_Provided entries_
_ _ _

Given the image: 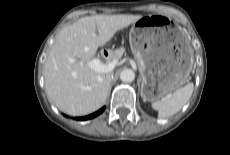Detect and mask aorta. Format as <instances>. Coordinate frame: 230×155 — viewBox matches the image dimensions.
<instances>
[{"instance_id": "762f6f07", "label": "aorta", "mask_w": 230, "mask_h": 155, "mask_svg": "<svg viewBox=\"0 0 230 155\" xmlns=\"http://www.w3.org/2000/svg\"><path fill=\"white\" fill-rule=\"evenodd\" d=\"M120 79L123 82H132L135 79V73L132 69H124L120 73Z\"/></svg>"}]
</instances>
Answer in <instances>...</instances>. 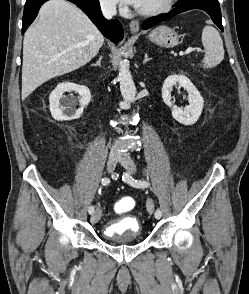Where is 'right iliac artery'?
<instances>
[{
	"instance_id": "obj_1",
	"label": "right iliac artery",
	"mask_w": 249,
	"mask_h": 294,
	"mask_svg": "<svg viewBox=\"0 0 249 294\" xmlns=\"http://www.w3.org/2000/svg\"><path fill=\"white\" fill-rule=\"evenodd\" d=\"M101 183L103 185H108L110 183V179L107 177H104V178H102ZM88 212H89V214H93L94 213V206H90L88 208Z\"/></svg>"
}]
</instances>
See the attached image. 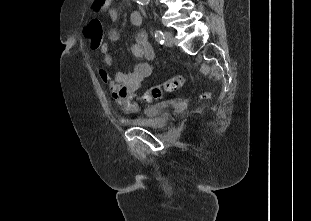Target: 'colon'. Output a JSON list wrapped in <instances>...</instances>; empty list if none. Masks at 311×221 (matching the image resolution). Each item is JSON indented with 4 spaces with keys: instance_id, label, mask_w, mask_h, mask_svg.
I'll return each instance as SVG.
<instances>
[{
    "instance_id": "5ec220e1",
    "label": "colon",
    "mask_w": 311,
    "mask_h": 221,
    "mask_svg": "<svg viewBox=\"0 0 311 221\" xmlns=\"http://www.w3.org/2000/svg\"><path fill=\"white\" fill-rule=\"evenodd\" d=\"M88 37L90 45L93 49H98L101 46L103 39V25L100 19L93 18L87 24ZM187 83L185 74L175 75L169 78L163 84L155 85L145 90L138 98L145 102L151 103L154 100L161 99L165 93H173ZM206 95H208L206 93Z\"/></svg>"
}]
</instances>
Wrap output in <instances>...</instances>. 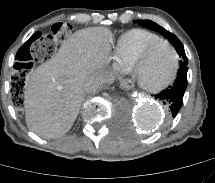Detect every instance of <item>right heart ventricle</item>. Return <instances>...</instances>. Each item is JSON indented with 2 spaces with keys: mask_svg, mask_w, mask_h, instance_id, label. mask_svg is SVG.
I'll return each mask as SVG.
<instances>
[{
  "mask_svg": "<svg viewBox=\"0 0 215 183\" xmlns=\"http://www.w3.org/2000/svg\"><path fill=\"white\" fill-rule=\"evenodd\" d=\"M154 32L135 28L123 33L115 47V56L122 66L129 68L133 59L149 44L160 40Z\"/></svg>",
  "mask_w": 215,
  "mask_h": 183,
  "instance_id": "e07e8e85",
  "label": "right heart ventricle"
}]
</instances>
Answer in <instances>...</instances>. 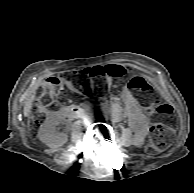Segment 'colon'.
<instances>
[{
    "label": "colon",
    "mask_w": 194,
    "mask_h": 193,
    "mask_svg": "<svg viewBox=\"0 0 194 193\" xmlns=\"http://www.w3.org/2000/svg\"><path fill=\"white\" fill-rule=\"evenodd\" d=\"M82 74L98 83H101L105 78L118 82L129 74V68L123 65L109 64L85 68ZM74 84L75 75L72 73L62 77H48L42 82L35 111L29 122V131L32 135L37 133L38 128L49 113L56 111L60 105L69 102L73 91L70 87H73ZM128 88L131 92L141 95L142 105L149 110L153 117L161 120L152 126V141L148 147V152L153 154L168 148L174 142L176 132L172 124L173 110L171 106L161 103L157 91L142 77L131 78L128 82Z\"/></svg>",
    "instance_id": "5ec220e1"
}]
</instances>
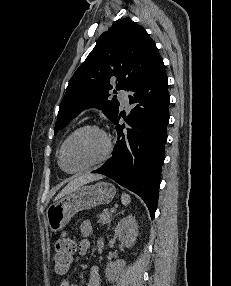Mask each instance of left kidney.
Instances as JSON below:
<instances>
[{"label":"left kidney","mask_w":231,"mask_h":286,"mask_svg":"<svg viewBox=\"0 0 231 286\" xmlns=\"http://www.w3.org/2000/svg\"><path fill=\"white\" fill-rule=\"evenodd\" d=\"M137 234L138 225L133 215H128L122 218L115 228V236L127 248H131L134 245ZM125 265L126 262L124 260L107 263L105 275L108 281L114 282L118 278Z\"/></svg>","instance_id":"obj_1"}]
</instances>
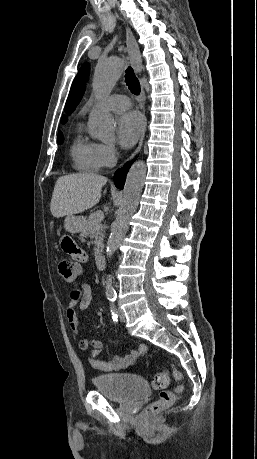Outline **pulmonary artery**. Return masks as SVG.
Masks as SVG:
<instances>
[{
	"label": "pulmonary artery",
	"instance_id": "e3ab8cb5",
	"mask_svg": "<svg viewBox=\"0 0 257 459\" xmlns=\"http://www.w3.org/2000/svg\"><path fill=\"white\" fill-rule=\"evenodd\" d=\"M105 106L112 111H124L130 107V101L125 95L112 94L106 99Z\"/></svg>",
	"mask_w": 257,
	"mask_h": 459
}]
</instances>
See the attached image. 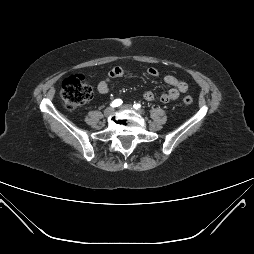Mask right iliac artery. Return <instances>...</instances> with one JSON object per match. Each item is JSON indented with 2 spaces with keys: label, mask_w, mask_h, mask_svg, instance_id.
<instances>
[{
  "label": "right iliac artery",
  "mask_w": 254,
  "mask_h": 254,
  "mask_svg": "<svg viewBox=\"0 0 254 254\" xmlns=\"http://www.w3.org/2000/svg\"><path fill=\"white\" fill-rule=\"evenodd\" d=\"M122 103H123V102H122L121 99H116V100L112 101L111 106H112V107H118V106H120Z\"/></svg>",
  "instance_id": "obj_1"
}]
</instances>
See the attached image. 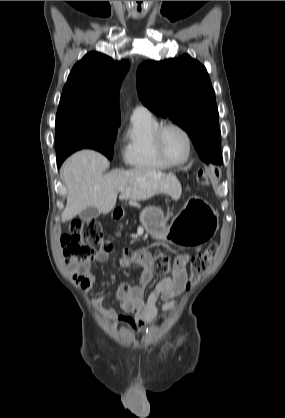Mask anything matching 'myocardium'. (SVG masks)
Segmentation results:
<instances>
[{
	"instance_id": "f54148a6",
	"label": "myocardium",
	"mask_w": 285,
	"mask_h": 418,
	"mask_svg": "<svg viewBox=\"0 0 285 418\" xmlns=\"http://www.w3.org/2000/svg\"><path fill=\"white\" fill-rule=\"evenodd\" d=\"M169 128H174L180 131L185 137L186 142H187L186 157L184 158V160L180 162L171 161L166 155L165 150L162 145V136L164 132ZM153 144L160 158L169 166H181V165L186 164L190 160L192 150H193V143H192V138H191L190 133L182 125L175 123V122H165V123L160 124L154 132Z\"/></svg>"
}]
</instances>
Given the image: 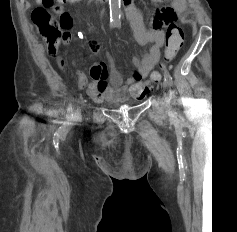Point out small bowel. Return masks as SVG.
<instances>
[{
    "instance_id": "small-bowel-1",
    "label": "small bowel",
    "mask_w": 237,
    "mask_h": 232,
    "mask_svg": "<svg viewBox=\"0 0 237 232\" xmlns=\"http://www.w3.org/2000/svg\"><path fill=\"white\" fill-rule=\"evenodd\" d=\"M82 0H66V3H79ZM157 4L152 16L151 28L146 29L139 11L133 7L128 9V17L134 32L136 42L145 51L141 56L132 58L133 70L126 80H122L119 72L112 67L109 71L103 62L95 63L90 69V80L79 74L78 86L86 89L88 95L95 102L103 101L123 102L133 98L141 100L148 91V84L144 79L149 75L160 58V49L165 41V27L177 20L186 8V0H152ZM170 1L169 6H160ZM57 12L63 9L57 8ZM90 50L98 55L101 45L98 41L90 42ZM58 64L64 67L63 60L58 58Z\"/></svg>"
}]
</instances>
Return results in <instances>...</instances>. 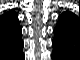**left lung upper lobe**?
<instances>
[{
  "label": "left lung upper lobe",
  "mask_w": 80,
  "mask_h": 60,
  "mask_svg": "<svg viewBox=\"0 0 80 60\" xmlns=\"http://www.w3.org/2000/svg\"><path fill=\"white\" fill-rule=\"evenodd\" d=\"M67 16L70 17L71 20H74L75 19V16L70 13V12H65L63 13L61 16H60V22L57 24L56 28H55V35H63V40L66 44H68V41L70 40V36H69V33L71 34V31H70V24L69 23H66L62 20H64ZM69 24V25H68Z\"/></svg>",
  "instance_id": "left-lung-upper-lobe-1"
}]
</instances>
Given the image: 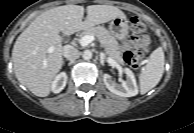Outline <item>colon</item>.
<instances>
[{"label": "colon", "mask_w": 194, "mask_h": 133, "mask_svg": "<svg viewBox=\"0 0 194 133\" xmlns=\"http://www.w3.org/2000/svg\"><path fill=\"white\" fill-rule=\"evenodd\" d=\"M130 25L133 33L135 34L142 35L146 32L145 24L138 17H132L130 20ZM143 58L144 54L138 52L136 48H133L132 50H129L124 54L125 62L134 68L138 67L141 64Z\"/></svg>", "instance_id": "5ec220e1"}]
</instances>
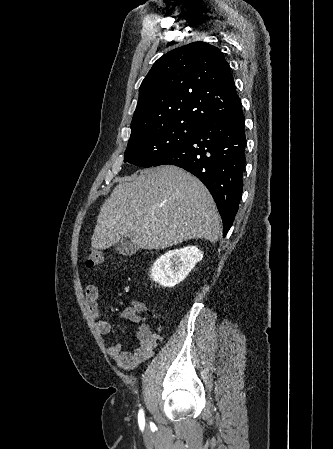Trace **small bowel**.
<instances>
[{"label": "small bowel", "mask_w": 333, "mask_h": 449, "mask_svg": "<svg viewBox=\"0 0 333 449\" xmlns=\"http://www.w3.org/2000/svg\"><path fill=\"white\" fill-rule=\"evenodd\" d=\"M85 296L89 315L94 320L97 331L102 335L109 334L111 324L108 320L101 317L98 304L99 289L95 282H89L86 285ZM121 317L140 323L136 332L138 345L133 351H124L121 343H111L107 346V353L119 367L128 370L136 368L150 358L160 343L161 337L153 333L151 328L143 323V318L133 308H126L121 313Z\"/></svg>", "instance_id": "obj_1"}]
</instances>
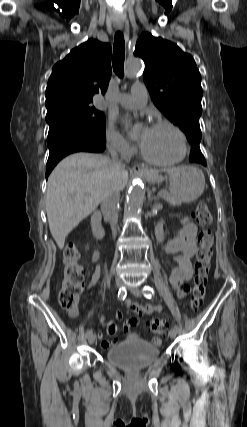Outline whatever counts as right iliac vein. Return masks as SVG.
Returning a JSON list of instances; mask_svg holds the SVG:
<instances>
[{"label": "right iliac vein", "instance_id": "right-iliac-vein-1", "mask_svg": "<svg viewBox=\"0 0 247 427\" xmlns=\"http://www.w3.org/2000/svg\"><path fill=\"white\" fill-rule=\"evenodd\" d=\"M116 286H117V288H121L123 286V282L121 279H119V278L116 279ZM95 340H96V335L94 333H92L88 336V343L90 345H92L95 342Z\"/></svg>", "mask_w": 247, "mask_h": 427}]
</instances>
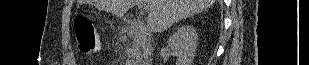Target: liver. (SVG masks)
<instances>
[{
    "instance_id": "obj_1",
    "label": "liver",
    "mask_w": 309,
    "mask_h": 65,
    "mask_svg": "<svg viewBox=\"0 0 309 65\" xmlns=\"http://www.w3.org/2000/svg\"><path fill=\"white\" fill-rule=\"evenodd\" d=\"M146 1L149 6L148 27L162 32L174 23L200 13L213 5L215 0H96L102 11L122 17L132 6Z\"/></svg>"
}]
</instances>
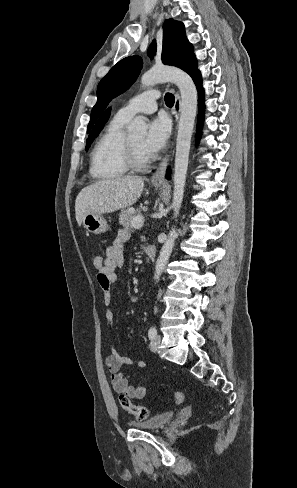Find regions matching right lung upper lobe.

_ _ _

_Assigned task_
Please retype, exactly as they appear, the lines from the one with "Target: liver. (SVG masks)" through the final line of the material, both included, and drop any pictures.

_Exercise solution_
Target: liver. (SVG masks)
<instances>
[{
    "instance_id": "obj_1",
    "label": "liver",
    "mask_w": 309,
    "mask_h": 65,
    "mask_svg": "<svg viewBox=\"0 0 309 65\" xmlns=\"http://www.w3.org/2000/svg\"><path fill=\"white\" fill-rule=\"evenodd\" d=\"M146 1L149 6L148 27L162 32L174 23L200 13L213 5L215 0H96L102 11L122 17L132 6Z\"/></svg>"
}]
</instances>
Find regions matching right lung upper lobe.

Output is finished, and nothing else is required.